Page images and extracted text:
----
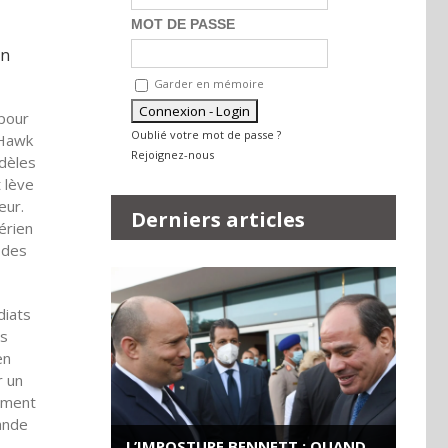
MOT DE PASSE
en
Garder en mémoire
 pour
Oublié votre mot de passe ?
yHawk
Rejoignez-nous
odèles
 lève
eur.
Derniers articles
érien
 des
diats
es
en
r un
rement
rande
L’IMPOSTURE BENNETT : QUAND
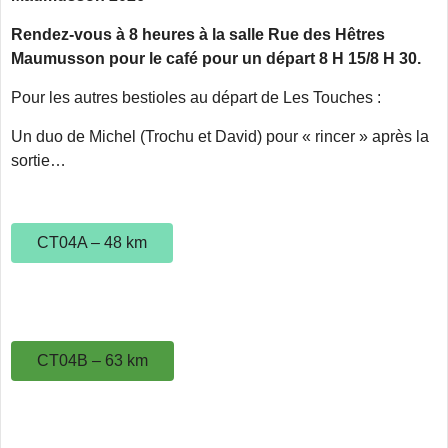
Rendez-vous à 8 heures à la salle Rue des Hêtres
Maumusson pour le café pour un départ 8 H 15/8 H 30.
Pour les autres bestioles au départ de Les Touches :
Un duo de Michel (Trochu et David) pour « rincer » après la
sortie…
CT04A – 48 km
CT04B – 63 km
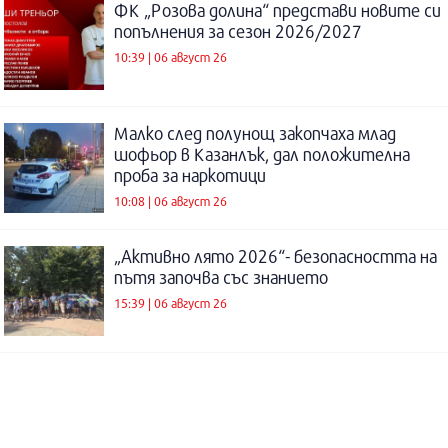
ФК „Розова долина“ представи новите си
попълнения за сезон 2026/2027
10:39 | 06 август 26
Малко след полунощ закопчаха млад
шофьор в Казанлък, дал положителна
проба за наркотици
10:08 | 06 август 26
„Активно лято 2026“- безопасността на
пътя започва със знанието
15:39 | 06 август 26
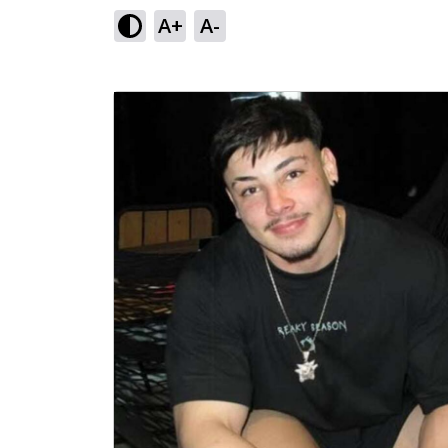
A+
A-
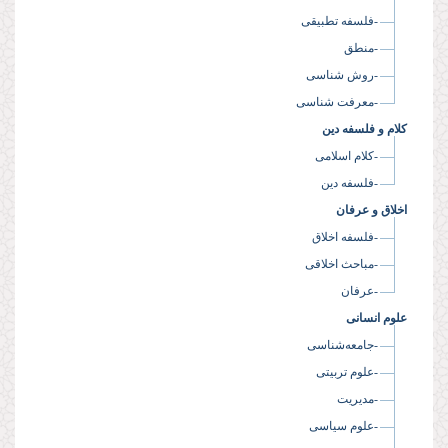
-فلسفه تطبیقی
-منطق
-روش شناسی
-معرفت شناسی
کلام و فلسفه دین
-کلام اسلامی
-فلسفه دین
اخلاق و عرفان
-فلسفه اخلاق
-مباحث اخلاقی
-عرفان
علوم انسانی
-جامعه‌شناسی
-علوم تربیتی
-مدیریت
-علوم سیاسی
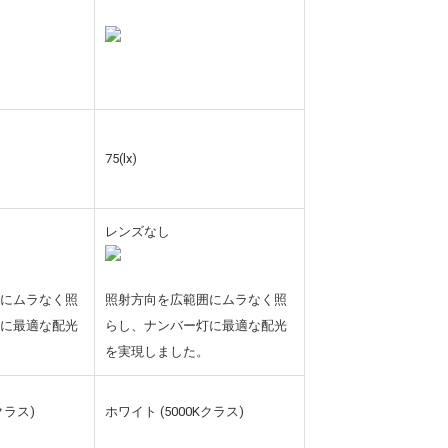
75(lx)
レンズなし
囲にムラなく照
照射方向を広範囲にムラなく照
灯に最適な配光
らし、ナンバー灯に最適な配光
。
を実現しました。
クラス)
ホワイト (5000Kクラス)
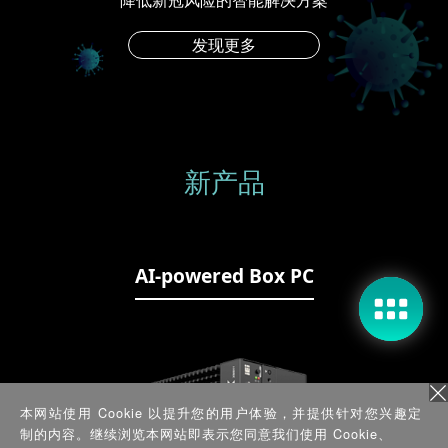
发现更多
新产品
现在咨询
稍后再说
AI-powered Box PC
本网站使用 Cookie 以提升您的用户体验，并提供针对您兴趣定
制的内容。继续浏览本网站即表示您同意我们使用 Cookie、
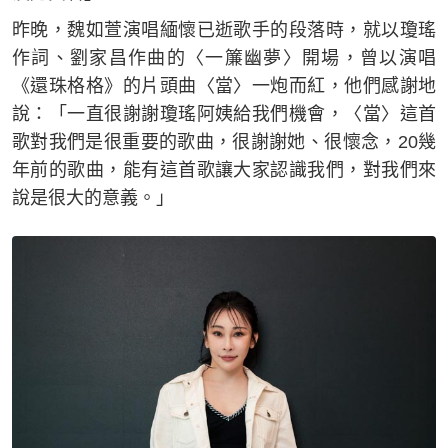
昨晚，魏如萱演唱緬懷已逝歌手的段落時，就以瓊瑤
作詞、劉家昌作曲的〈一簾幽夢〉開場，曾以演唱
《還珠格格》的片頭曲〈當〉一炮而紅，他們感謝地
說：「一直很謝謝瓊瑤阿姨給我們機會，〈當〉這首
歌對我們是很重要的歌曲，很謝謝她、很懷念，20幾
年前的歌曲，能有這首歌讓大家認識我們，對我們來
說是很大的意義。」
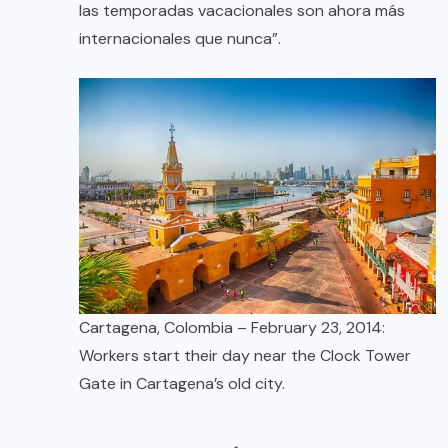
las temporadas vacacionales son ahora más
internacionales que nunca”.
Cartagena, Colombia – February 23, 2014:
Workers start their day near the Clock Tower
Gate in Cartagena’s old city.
----
**ASSIGNED TASK**
The reply must match the records exactly, apart from the pictures, which are left out.

**REPLY**
MOT DE PASSE
en
Garder en mémoire
 pour
Oublié votre mot de passe ?
yHawk
Rejoignez-nous
odèles
 lève
eur.
Derniers articles
érien
 des
diats
es
en
r un
rement
rande
L’IMPOSTURE BENNETT : QUAND
Rendez-vous à 8 heures à la salle Rue des Hêtres
Maumusson pour le café pour un départ 8 H 15/8 H 30.
Pour les autres bestioles au départ de Les Touches :
Un duo de Michel (Trochu et David) pour « rincer » après la
sortie…
CT04A – 48 km
CT04B – 63 km
ФК „Розова долина“ представи новите си
попълнения за сезон 2026/2027
10:39 | 06 август 26
Малко след полунощ закопчаха млад
шофьор в Казанлък, дал положителна
проба за наркотици
10:08 | 06 август 26
„Активно лято 2026“- безопасността на
пътя започва със знанието
15:39 | 06 август 26
A+
A-
-فلسفه تطبیقی
-منطق
-روش شناسی
-معرفت شناسی
کلام و فلسفه دین
-کلام اسلامی
-فلسفه دین
اخلاق و عرفان
-فلسفه اخلاق
-مباحث اخلاقی
-عرفان
علوم انسانی
-جامعه‌شناسی
-علوم تربیتی
-مدیریت
-علوم سیاسی
75(lx)
レンズなし
囲にムラなく照
照射方向を広範囲にムラなく照
灯に最適な配光
らし、ナンバー灯に最適な配光
。
を実現しました。
クラス)
ホワイト (5000Kクラス)
发现更多
新产品
现在咨询
稍后再说
AI-powered Box PC
本网站使用 Cookie 以提升您的用户体验，并提供针对您兴趣定
制的内容。继续浏览本网站即表示您同意我们使用 Cookie、
昨晚，魏如萱演唱緬懷已逝歌手的段落時，就以瓊瑤
作詞、劉家昌作曲的〈一簾幽夢〉開場，曾以演唱
《還珠格格》的片頭曲〈當〉一炮而紅，他們感謝地
說：「一直很謝謝瓊瑤阿姨給我們機會，〈當〉這首
歌對我們是很重要的歌曲，很謝謝她、很懷念，20幾
年前的歌曲，能有這首歌讓大家認識我們，對我們來
說是很大的意義。」
las temporadas vacacionales son ahora más
internacionales que nunca”.
Cartagena, Colombia – February 23, 2014:
Workers start their day near the Clock Tower
Gate in Cartagena’s old city.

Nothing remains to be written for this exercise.